L’avvento della società dell’informazione sta radicalmente trasformando le abitudini socio-economiche degli individui trasferendo in rete molte delle tradizionali attività. Viviamo in un contesto dominato da internet, dai device mobili e da una varietà incredibile di sensori che ci consentono di misurare e monitorare praticamente ogni cosa. La ricerca online di informazioni su beni e/o servizi, l’utilizzo dell’internet banking e dei social networks, l’invio di e-mail, tutto concorre alla produzione di una mole di dati senza precedenti e che cresce ad un ritmo impressionante tale per cui ogni due giorni viene creato un volume di dati pari alla quantità di informazioni generate dall’umanità intera fino al 2003. Si parla, al riguardo, con una formula ormai entrata nell’uso quotidiano, di “Big Data”, intendendo, con tale locuzione, dati prodotti in grande quantità, ad elevata velocità ed in formati diversi la cui conservazione ed analisi richiedono tecnologie e risorse ben più articolate e complesse di quelle tradizionalmente utilizzate.

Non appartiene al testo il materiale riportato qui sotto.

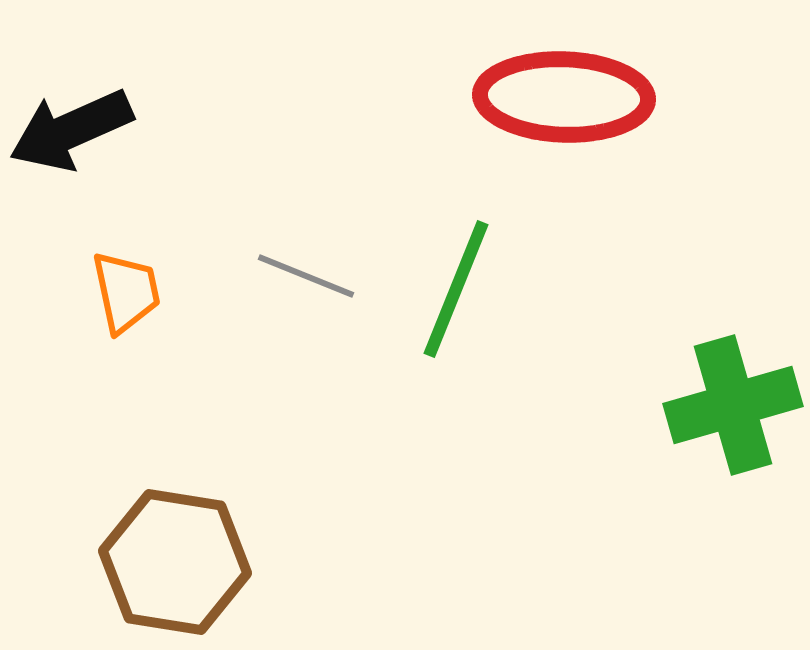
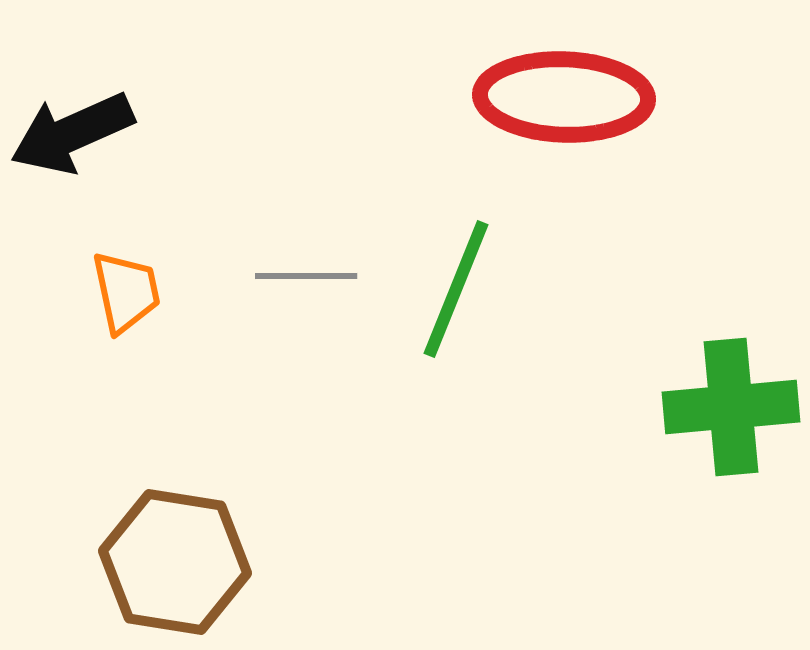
black arrow: moved 1 px right, 3 px down
gray line: rotated 22 degrees counterclockwise
green cross: moved 2 px left, 2 px down; rotated 11 degrees clockwise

Si tratta, dunque, di una vera e propria rivoluzione copernicana che offre enormi opportunità alle aziende in termini di maggiore efficienza organizzativa, migliore focalizzazione delle strategie e personalizzazione delle offerte ma che al contempo pone enormi sfide alle Autorità di regolazione (italiane ed europee) che devono necessariamente perseguire il contemperamento dei diversi interessi in gioco: da un lato, infatti, esiste uno spiccato interesse del mondo delle imprese nei confronti dei Big Data per il loro straordinario valore intrinseco che si manifesta nelle opportunità descritte; dall’altro, sussiste la necessità di assicurare adeguate forme di tutela nei confronti dei consumatori e, dunque, dei soggetti titolari dei dati personali oggetto di trattamento che si trovano ad operare – più o meno consapevolmente – in un contesto digitale sempre più globale in cui i dati viaggiano senza limiti di confine.

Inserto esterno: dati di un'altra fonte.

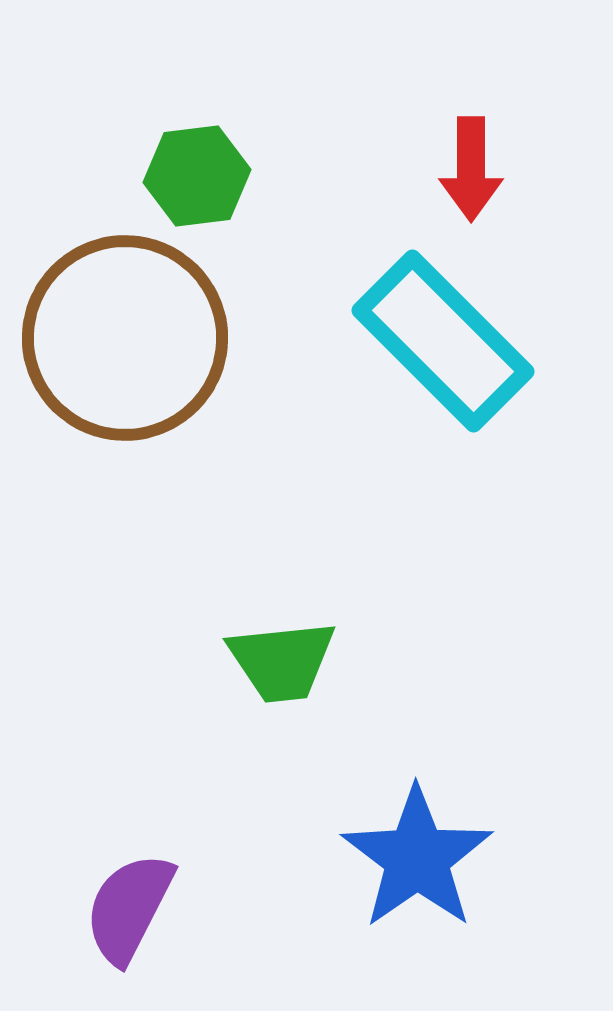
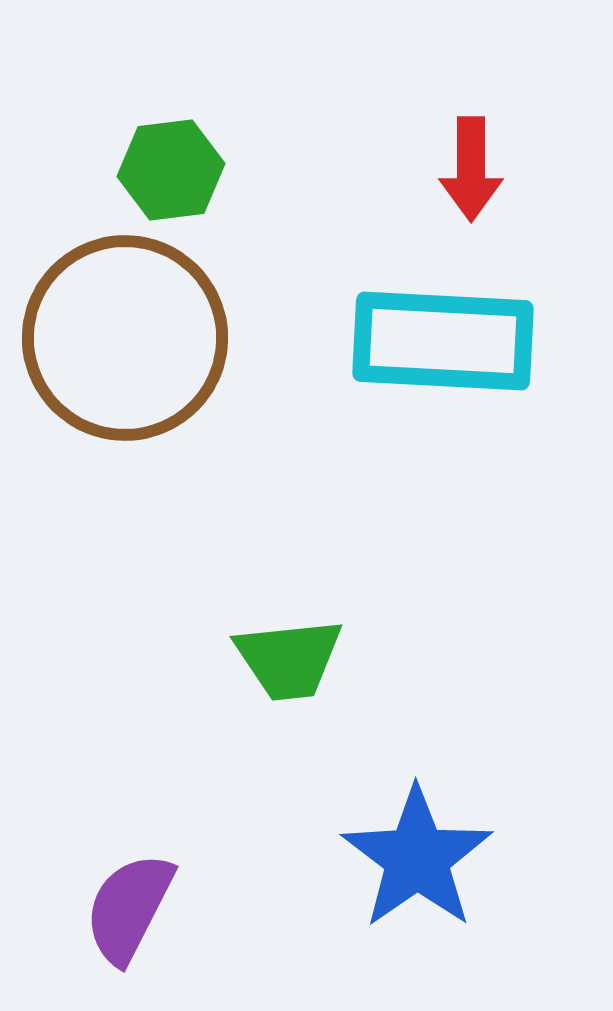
green hexagon: moved 26 px left, 6 px up
cyan rectangle: rotated 42 degrees counterclockwise
green trapezoid: moved 7 px right, 2 px up
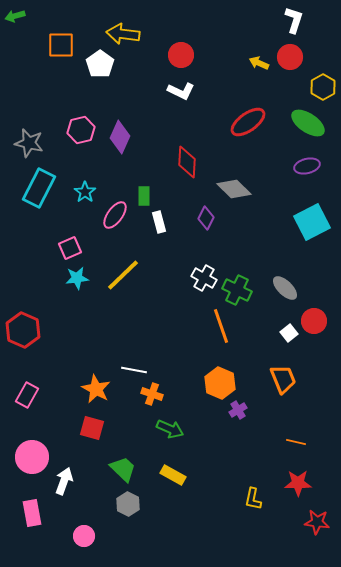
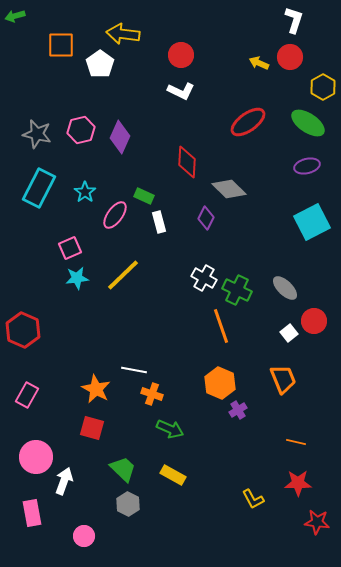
gray star at (29, 143): moved 8 px right, 9 px up
gray diamond at (234, 189): moved 5 px left
green rectangle at (144, 196): rotated 66 degrees counterclockwise
pink circle at (32, 457): moved 4 px right
yellow L-shape at (253, 499): rotated 40 degrees counterclockwise
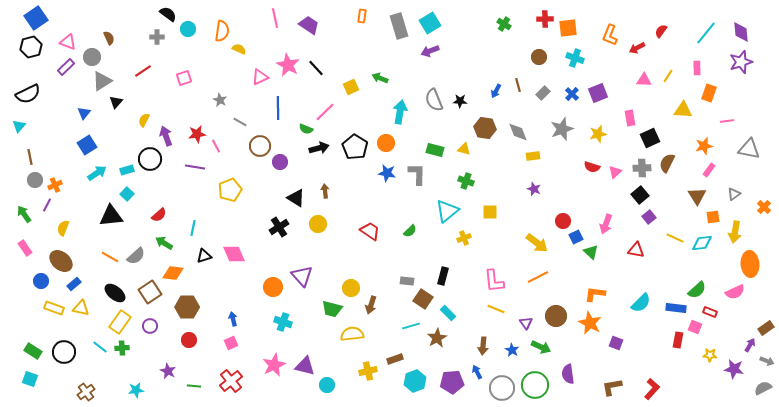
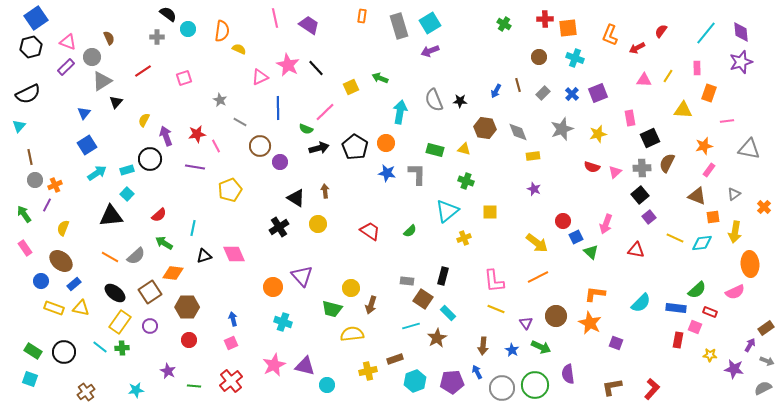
brown triangle at (697, 196): rotated 36 degrees counterclockwise
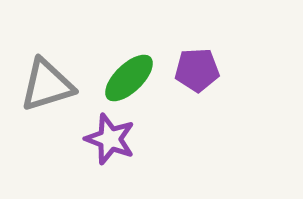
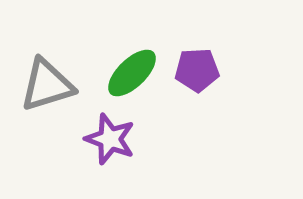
green ellipse: moved 3 px right, 5 px up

È una sfida cruciale da cui dipende, in buona misura, la possibilità per le aziende di cogliere le opportunità connesse ai Big Data. Ogni settore, d’altronde, è stato più o meno rivoluzionato dalla diffusione dei terminali e delle tecnologie di nuova generazione tanto che le stesse aziende sono perfettamente consapevoli del fatto che dai Big Data potrebbe dipendere la propria futura esistenza nel mercato. Il settore delle TLC risulta essere quello più propenso ad investire in Big Data anche se non figura – inaspettatamente – tra le principali fonti di produzione di dati di tal genere (a primeggiare sono abbastanza prevedibilmente i social media). Si tratta di un dato che colpisce ove si consideri che senza dubbio si tratta di imprese che dispongono, per l’attività che svolgono, di enormi capacità in termini di raccolta dei dati. Tale circostanza costituisce la prova di quanto ancora oggi sia complesso, di fatto, operare forme di trattamento dei dati personali. Esiste forse ancora un quadro normativo e regolamentare troppo rigido che nel tentativo, senza dubbio irrinunciabile, di tutelare i soggetti cui tali dati personali si riferiscono, non riesce ancora a fornire risposte rapide, efficaci e proporzionate alle nuove domande che provengono dal mercato né a concepire modalità nuove di gestione delle criticità connesse al trattamento dei dati personali (tra cui potrebbero ipotizzarsi anche forme di ritorno economico per gli utenti che costituiscono la fonte di produzione di queste enormi e preziosissime raccolte di dati).
Vero è che si tratta di questioni ancora in fase di esplorazione e dai risvolti ancora non pienamente prevedibili. Sarebbe dunque opportuna la creazione di momenti di dialogo condiviso in cui tutti gli attori – Istituzioni, imprese e consumatori per il tramite delle proprie associazioni – riescano con spirito pragmatico a mettere sul tavolo le questioni davvero cruciali connesse alla diffusione del fenomeno Big Data al fine di trovare soluzioni condivise che non “ingessino” le imprese ed al contempo tutelino gli utenti partendo dalla consapevolezza – ormai innegabile – che lo spostamento in rete di moltissime delle tradizionali attività, non solo economiche ma anche strettamente private e personali, ha in qualche modo ridisegnato i confini tra il pubblico ed il privato rendendo obsoleti, oltre che spesso inefficaci, i rimedi tradizionalmente apprestati.